Silver School Faculty Travel to Shanghai for Conference on Changing Urban Life

Faculty from the NYU Silver School of Social Work traveled to Shanghai in October to take part in the first annual international symposium on urban society. Organized by The School for Social Development and The Center for Modern Chinese City Studies, both at East China Normal University, the conference examined urgent and emerging social issues in urban China.

Themes addressed at the conference were divided into five categories -- sociology, demographic studies, social work, anthropology, and folklore science -- mirroring the five departments at the School of Social Development. Presentation topics included urbanization and rural-urban migration, social change and life restructuring in cities, and urban folklore and cultural tradition.

Dean Lynn Videka presented on "The Settlement House Approach: American Social Work Communities," tracing the history of settlement houses in the United States. Videka discussed today's settlement houses and their focus on individual wellness and prevention, community well-being and advancement, ethnic sensitivity, and their utilization of innovative programs. As the number of immigrants has increased over the last 40 years in the United States, the settlement house approach has garnered renewed interest.
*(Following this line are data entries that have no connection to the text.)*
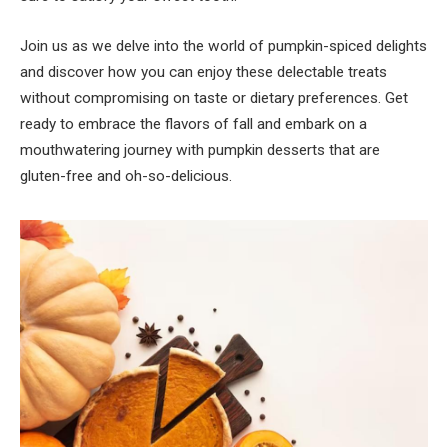
Join us as we delve into the world of pumpkin-spiced delights
and discover how you can enjoy these delectable treats
without compromising on taste or dietary preferences. Get
ready to embrace the flavors of fall and embark on a
mouthwatering journey with pumpkin desserts that are
gluten-free and oh-so-delicious.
Videka said this approach may be culturally compatible with Chinese cultural and may be worth exploring for delivering urban social services. Others presenting in the area of social work looked at issues such as single parent families, Chinese parenting, and adolescent problem behavior.

With Videka, Silver School faculty members Wen-Jui Han, Yuhwa Eva Lu, and Tazuko Shibusawa attended the conference, held October 22-24. Besides its social work angle, the conference was of particular interest to the Silver School as NYU has announced plans to establish a new portal campus in Shanghai in partnership with East China Normal University. The campus is scheduled to open in 2013.
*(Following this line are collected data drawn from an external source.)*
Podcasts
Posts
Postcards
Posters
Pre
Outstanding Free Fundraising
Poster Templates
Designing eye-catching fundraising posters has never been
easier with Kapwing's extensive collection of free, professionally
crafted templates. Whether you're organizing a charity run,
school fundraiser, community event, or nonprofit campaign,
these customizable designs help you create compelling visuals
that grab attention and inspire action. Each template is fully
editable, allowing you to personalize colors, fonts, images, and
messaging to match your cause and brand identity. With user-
Increasing the country's social workers tenfold over the next decade is a major initiative for the Chinese government. Han observed that the social work movement still appears to be looking at large-scale concepts and has yet to move to the practical, practice side. "People are starting to question what is the appropriate model of practice and policy for China and not just following other countries," she said. "They are eager to learn about other cultures if they are facing issues that can be applied to Chinese culture."